Slave Lake Fire

May 16, 2011 by staff 

Slave Lake FireSlave Lake Fire, Thousands of people forced to flee their community in northern Alberta as a wildfire whipped by the wind rustled through his people are waiting to see if houses were still standing. Police say nearly a third of Slave Lake has been destroyed or damaged. Reports say that the detachment of the RCMP, the town hall, school, library, radio station and residential homes have fallen into the flames. There were no reports of deaths or injuries. A man who decided to leave even before a mandatory evacuation of 7,000 residents of the city was ordered around the dinner said on Sunday that the rate of fire took everyone by surprise.

Scott Sieben said winds gusting up to 100 kilometers per hour fanned the flames. “It was almost like an imaginary hand by dragging.”

He said the fire was so intense that it was “like watching an oil fire. Black as black can be.”

“It was so out of control,” said Sieben, who with his wife, Leonne, was safe “far, far away” from heat. “I’m sure at some point there was a cloud that stretched for two miles.”

Residents were initially advised to go to green spaces, open spaces such as parking spaces or the beach called the shore of Lesser Slave Lake, a popular recreation area.

But as it became apparent that the fire was licking the edges of the city located on the southeast corner of the lake, they were told to leave the only road that was still open. Heavy smoke and flames had blocked the others.
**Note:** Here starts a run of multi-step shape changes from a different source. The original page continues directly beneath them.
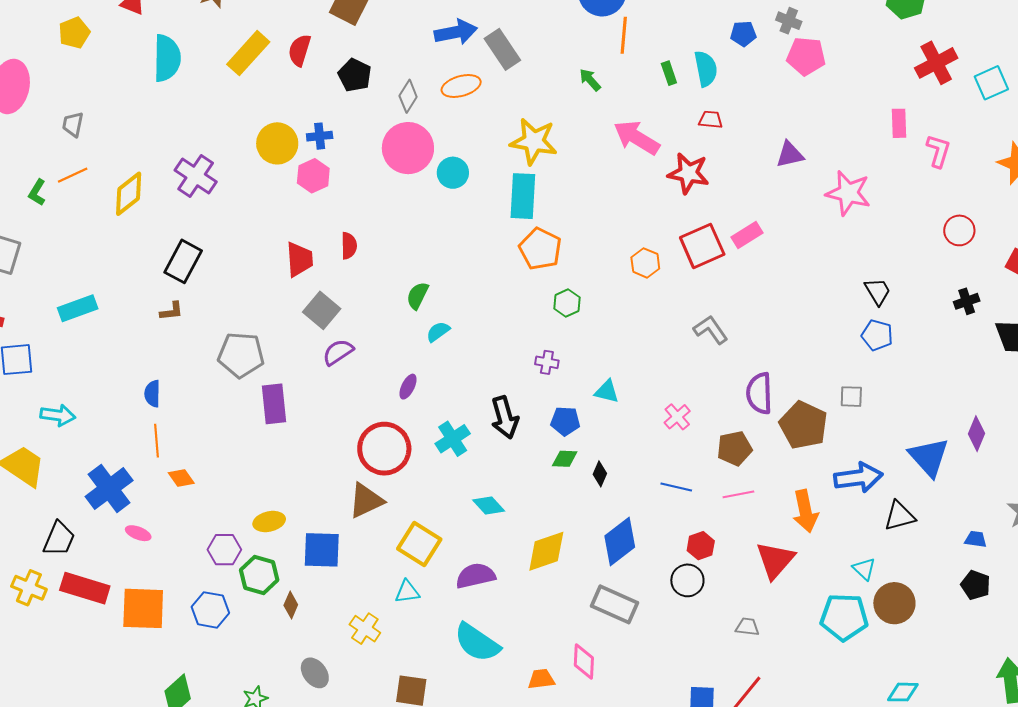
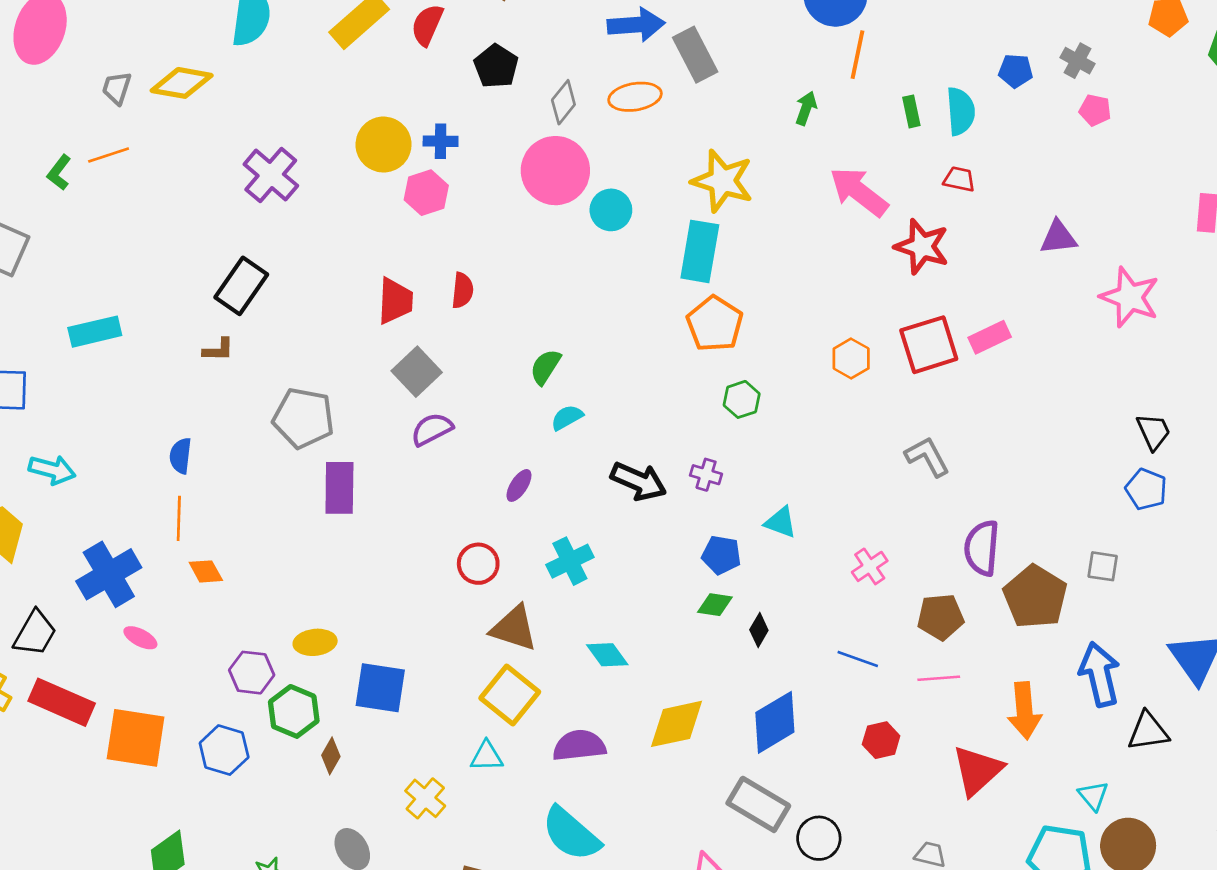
pink pentagon: (806, 56) -> (1095, 110), size x0.6
green arrow: (590, 80) -> (806, 108), turned 55
yellow diamond: (129, 194) -> (182, 83), moved, turned 42
black arrow: (505, 417) -> (639, 481), moved, turned -57
red circle: (384, 449) -> (478, 564), size x0.6
blue arrow: (858, 478) -> (1100, 674), turned -102
brown triangle: (366, 501) -> (514, 628), moved, turned 36
black circle: (687, 580) -> (819, 838), moved

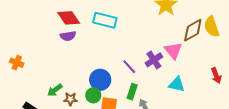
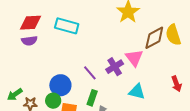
red diamond: (69, 18) -> (30, 23), turned -60

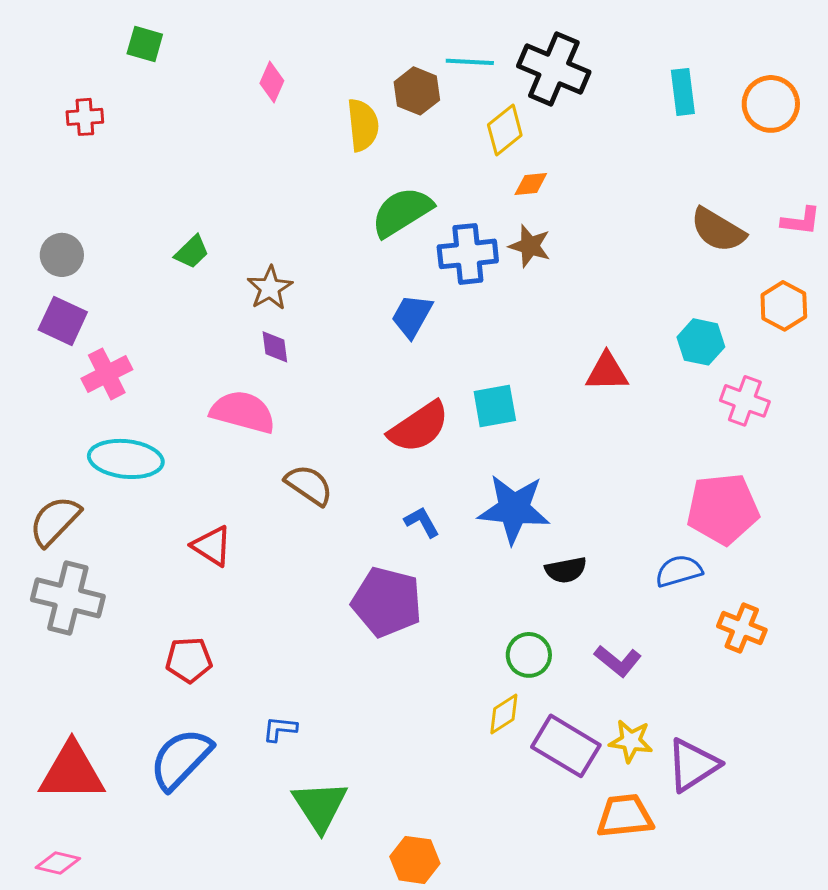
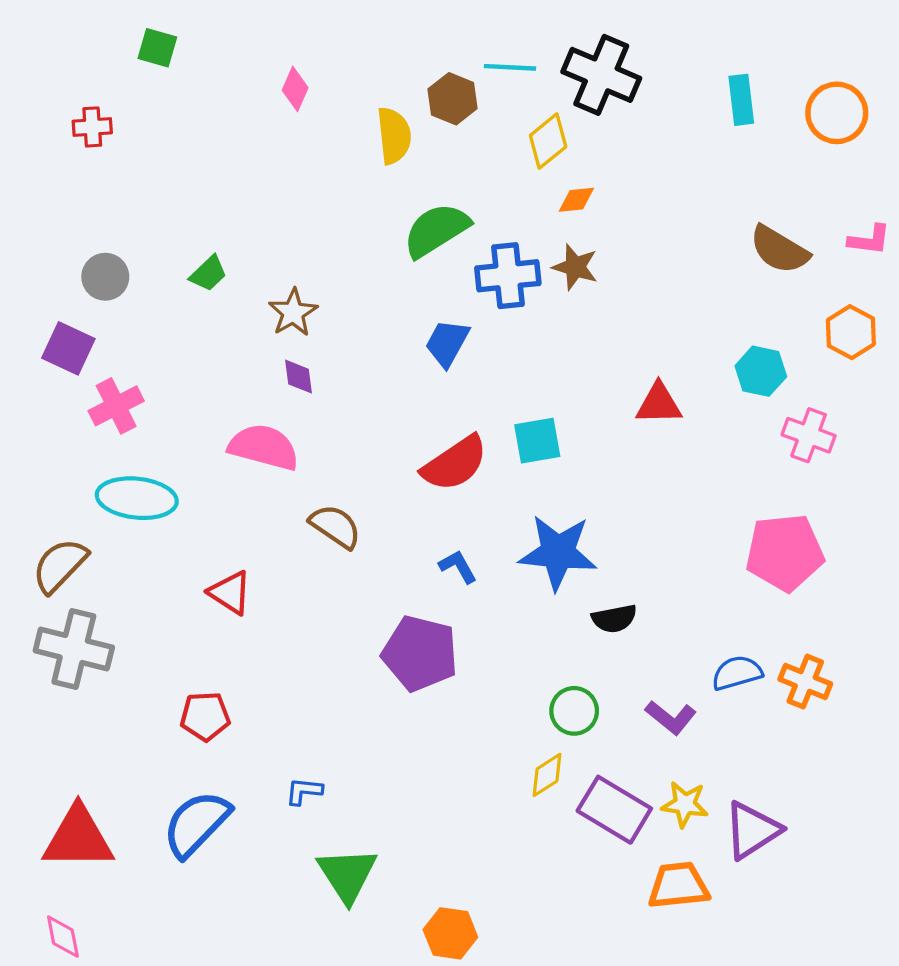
gray circle: (62, 255) -> (105, 277), moved
blue semicircle: (679, 571) -> (737, 673), moved
pink diamond: (58, 863) -> (63, 937), turned 66

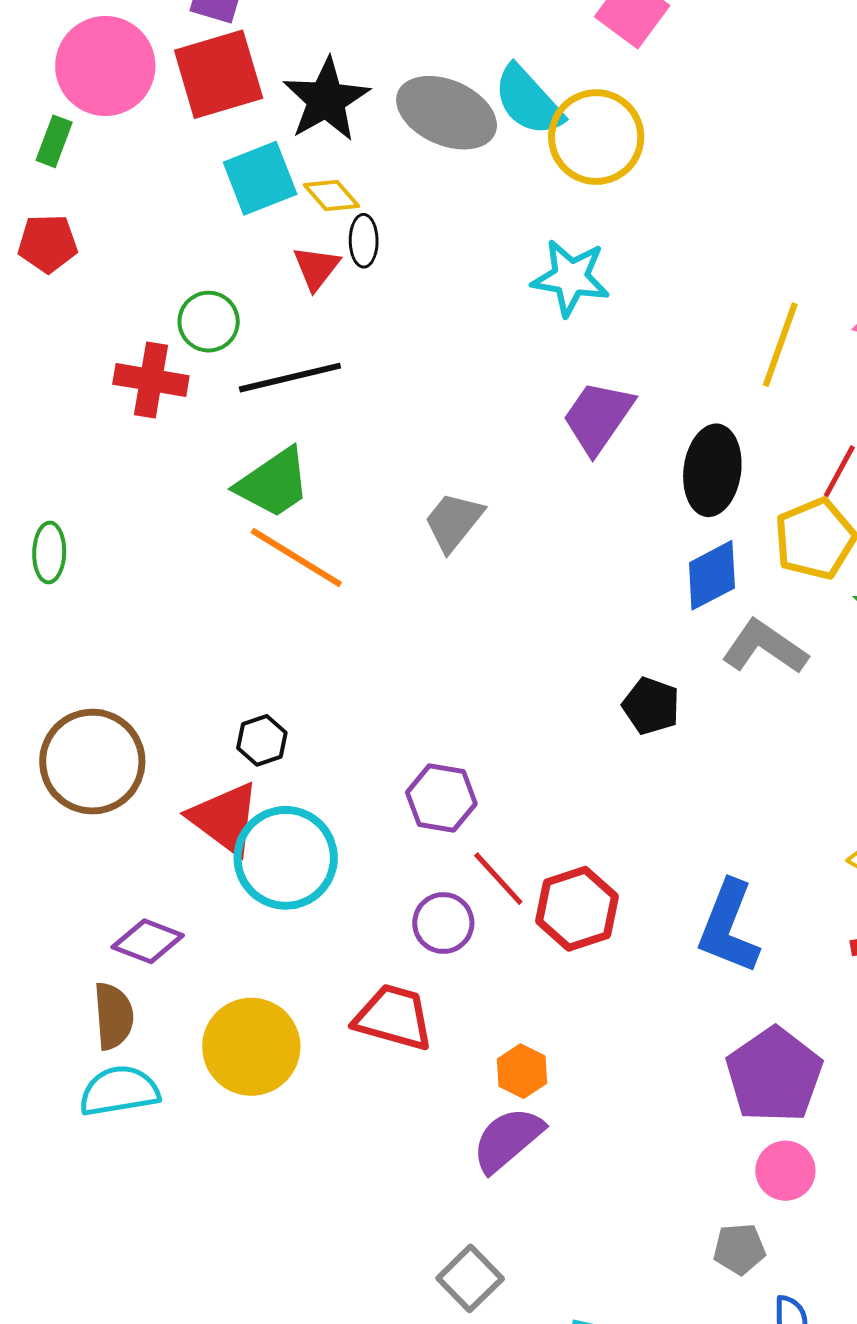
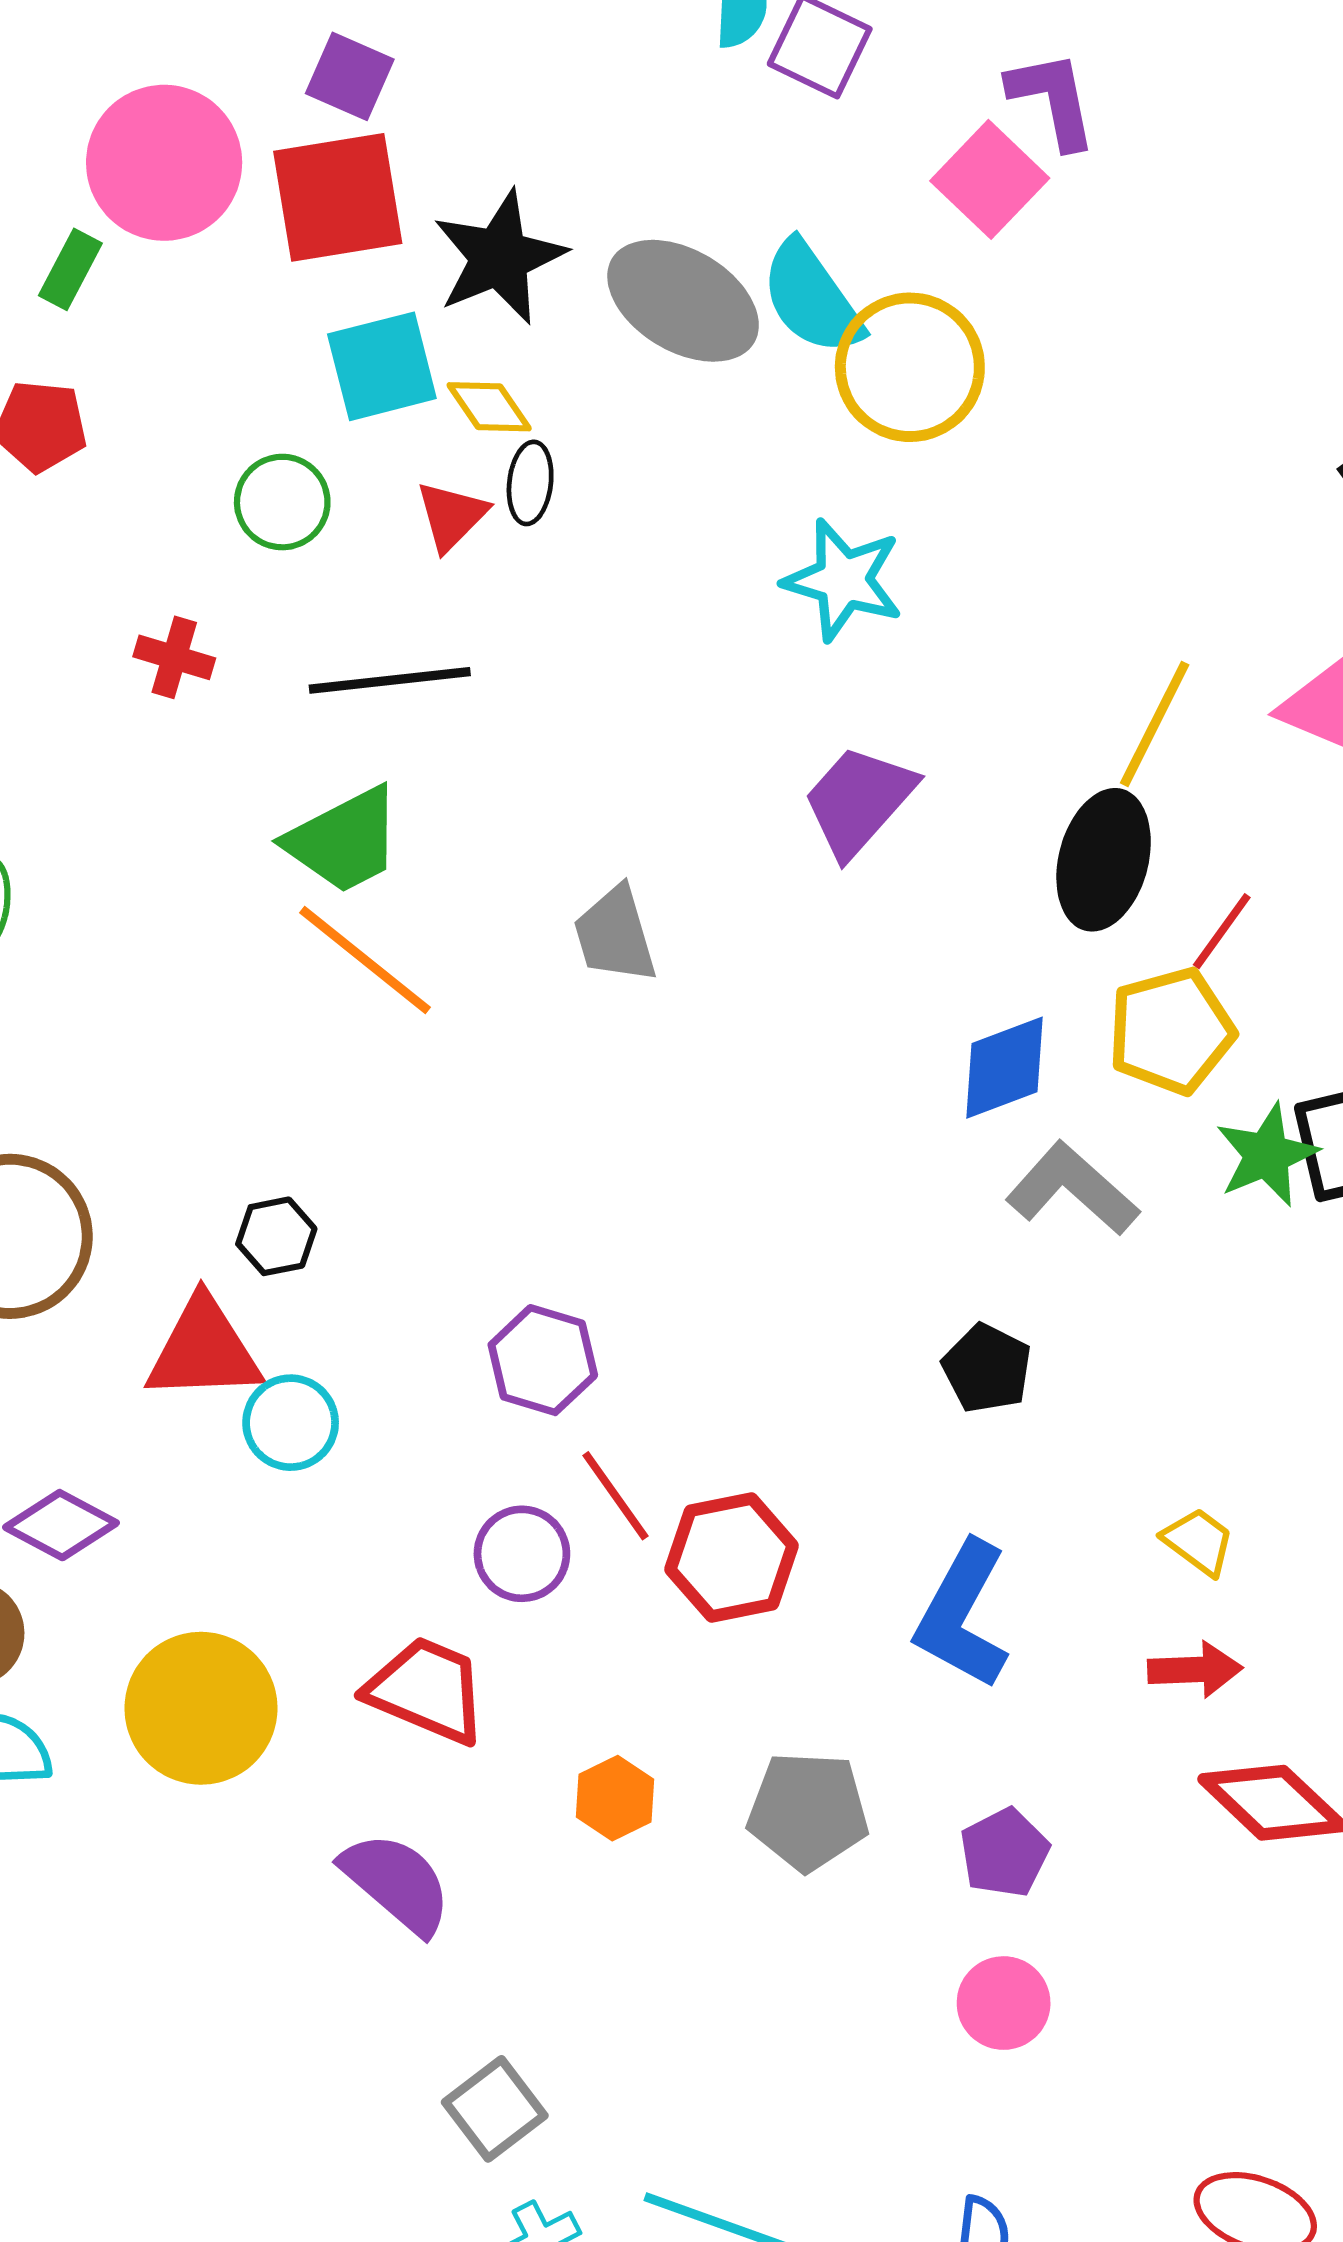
green circle: (209, 322) -> (282, 502), moved
red cross: (151, 380) -> (174, 657), size x0.7
black ellipse: (712, 470) -> (1104, 860), moved
gray trapezoid: (454, 522) -> (615, 935), turned -62
black pentagon: (651, 706) -> (987, 1368), moved
red triangle: (225, 818) -> (204, 1350), turned -46
cyan circle: (286, 858) -> (291, 1423), size x0.6
purple pentagon: (774, 1075) -> (1004, 1853), size x0.6
purple semicircle: (508, 1139) -> (397, 1883), moved, turned 74
gray pentagon: (739, 1249) -> (808, 1811), moved, size x1.5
Evacuation centers were set up communities of Westlock, Athabasca and the city of Edmonton, 250 miles south.

Alberta Municipal Affairs said last week that 90 percent of the city was empty and only essential or fire personnel remained.

More firefighters were on the way, including a team from Calgary and 70 in the Edmonton area. A national team heavy urban search and rescue was dispatched to Westlock to help handle the evacuees.

About 30 patients at the hospital in Slave Lake were transported to facilities in other communities, said John Muir, a spokesman for Alberta Emergency Management.

Crews have been working since Saturday to fight two separate fires near the city, but were challenged by high winds and hot, dry conditions.